Dependence in Alzheimer's disease and service use costs, quality of life, and caregiver burden: the DADE study

Roy W Jones, Renee Romeo, Richard Trigg, Martin Knapp, Azusa Sato, Derek King, Timothy Niecko, Loretto Lacey, for the DADE Investigator Group (2015)

Please note: this is a legacy publication from CPEC (formely PSSRU at LSE).

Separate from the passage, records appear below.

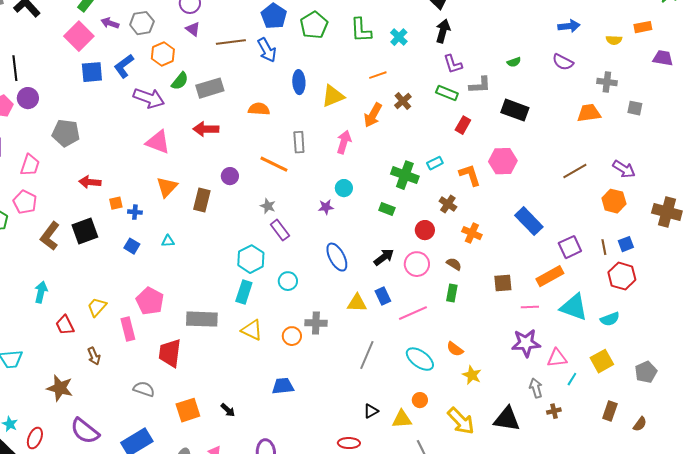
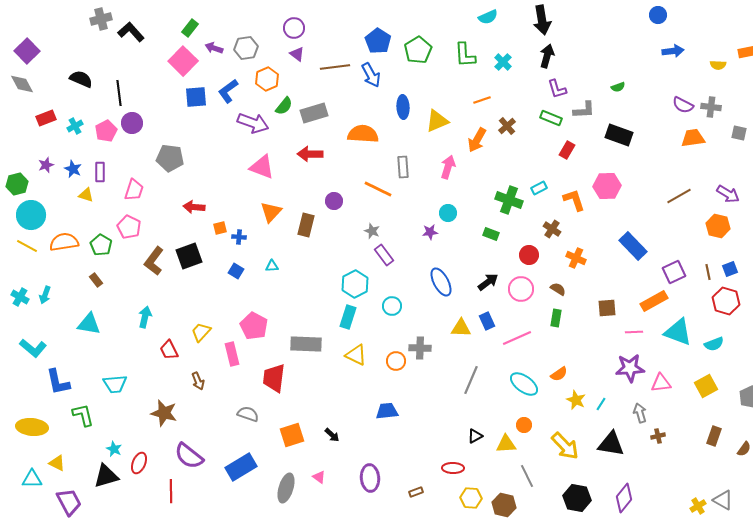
purple semicircle: (563, 62) -> (683, 105), moved
orange semicircle: (259, 109) -> (363, 134), size x1.4
orange semicircle: (455, 349) -> (559, 374), turned -72
cyan line: (572, 379) -> (601, 404), moved

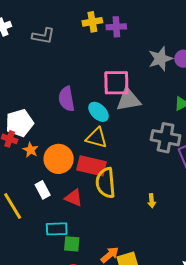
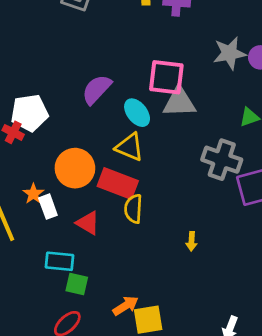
purple semicircle: (66, 99) -> (97, 89), turned 45
orange star: (31, 150) -> (33, 194), moved
yellow semicircle: (106, 183) -> (133, 209), size x0.7

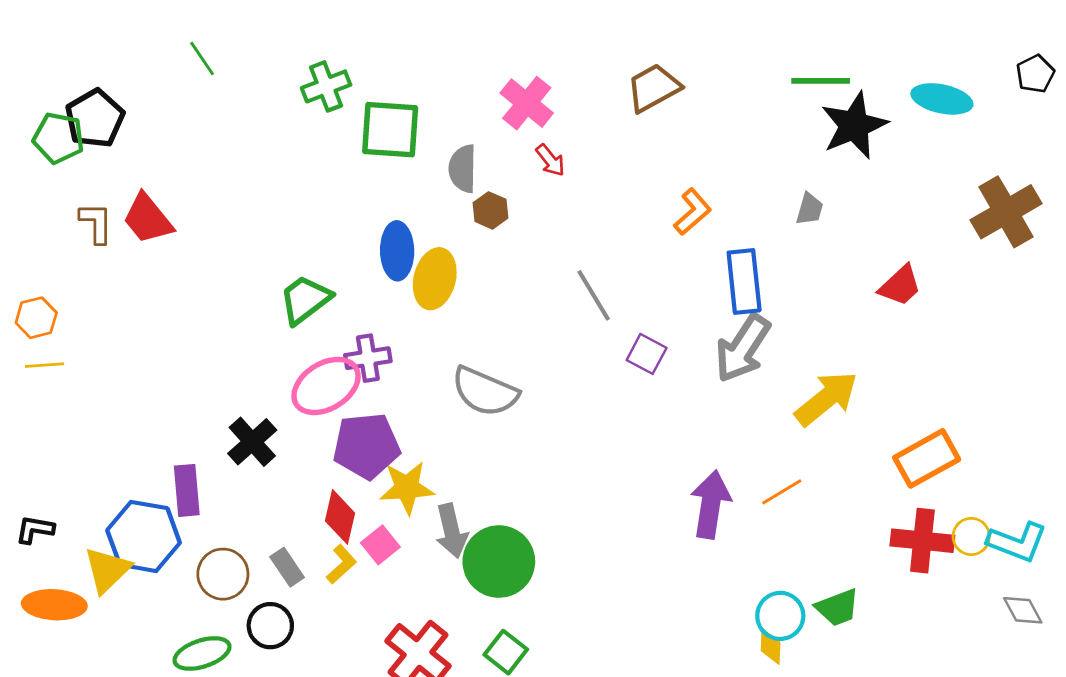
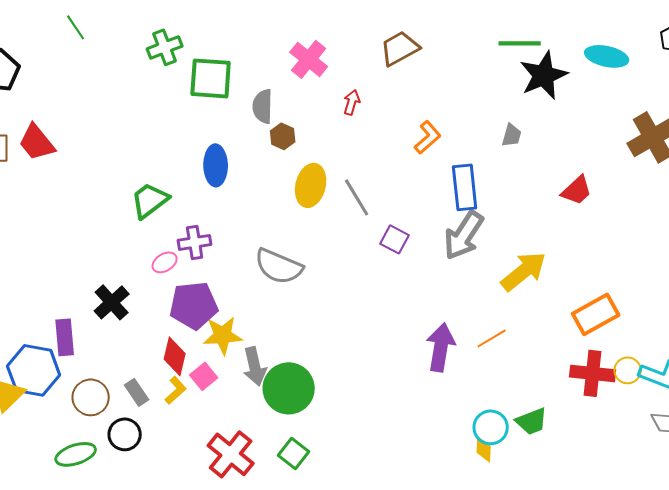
red arrow: (550, 160) -> (352, 102), moved, turned -125
yellow ellipse: (435, 279) -> (311, 185), moved
pink ellipse: (326, 386) -> (165, 262), size x0.5

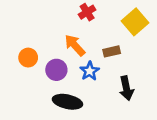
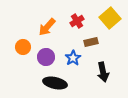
red cross: (87, 12) -> (77, 21), moved
orange arrow: (75, 45) -> (47, 27), moved, turned -96

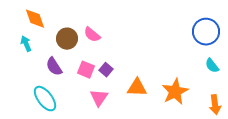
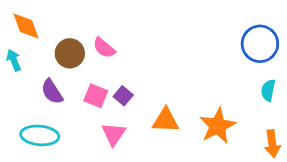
cyan semicircle: (212, 66) -> (268, 90), turned 49
cyan ellipse: (45, 99) -> (40, 135), turned -48

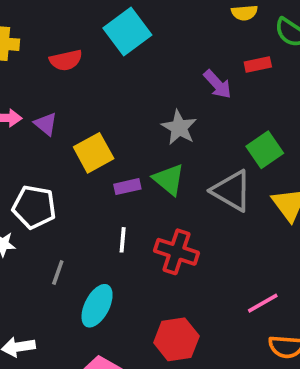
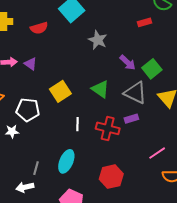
purple arrow: (217, 84) -> (128, 63), moved
gray star: (179, 128) -> (98, 40), moved
yellow square: (94, 153) -> (60, 91), moved
purple rectangle: (127, 187) -> (131, 119), moved
gray line: (58, 272) -> (36, 168), moved

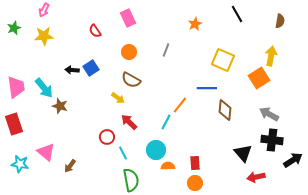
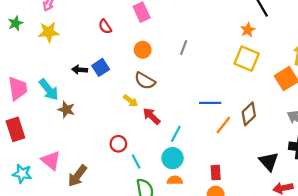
orange star: (195, 24) -> (248, 30), moved
blue line: (207, 88) -> (210, 103), moved
orange line: (180, 105) -> (223, 125), moved
brown diamond: (225, 110) -> (249, 114), turned 40
red arrow: (129, 122) -> (151, 116), moved
cyan line: (166, 122) -> (176, 134), moved
brown arrow: (70, 166) -> (77, 176), size x1.5
orange semicircle: (168, 166) -> (175, 180), moved

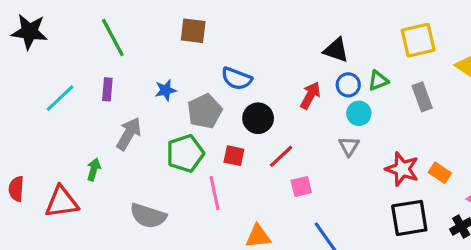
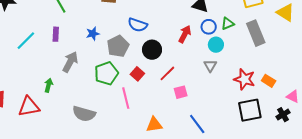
gray rectangle: (422, 97) -> (256, 33), size x1.4
red square: (234, 156) -> (137, 74), turned 32

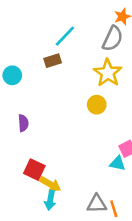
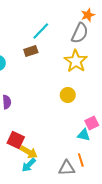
yellow circle: (97, 105) -> (68, 95), moved
cyan arrow: (50, 200) -> (29, 165), turned 35
orange line: (114, 209) -> (81, 160), moved

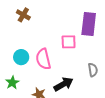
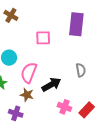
pink square: (69, 42) -> (43, 38), moved
pink semicircle: (43, 59) -> (29, 73), moved, turned 35

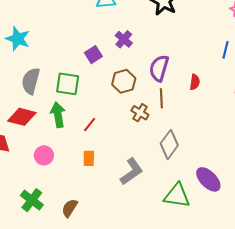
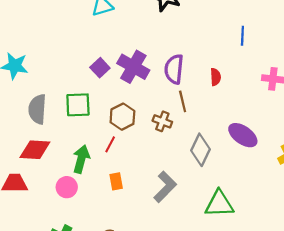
purple cross: (124, 39) -> (133, 67), moved, size x1.6
brown hexagon: (124, 81) -> (122, 117), moved
green arrow: (58, 115) -> (81, 159), moved, turned 35
purple ellipse: (208, 179) -> (243, 135), moved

Alzheimer's & Dementia: The Journal of the Alzheimer's Association 11 3 280-290

https://doi.org/10.1016/j.jalz.2014.03.001

Available online: 26 July 2014

Abstract
Background Most models determining how patient and caregiver characteristics and costs change with Alzheimer's disease (AD) progression focus on one aspect, for example, cognition. AD is inadequately defined by a single domain; tracking progression by focusing on a single aspect may mean other important aspects are insufficiently addressed. Dependence has been proposed as a better marker for following disease progression. Methods This was a cross-sectional observational study (18 UK sites). Two hundred forty-nine community or institutionalized patients, with possible/probable AD, Mini-Mental State Examination (3–26), and a knowledgeable informant participated. Results Significant associations noted between dependence (Dependence Scale [DS]) and clinical measures of severity (cognition, function, and behavior). Bivariate and multivariate models demonstrated significant associations between DS and service use cost, patient quality of life, and caregiver perceived burden. Conclusion The construct of dependence may help to translate the combined impact of changes in cognition, function, and behavior into a more readily interpretable form. The DS is useful for assessing patients with AD in clinical trials/research.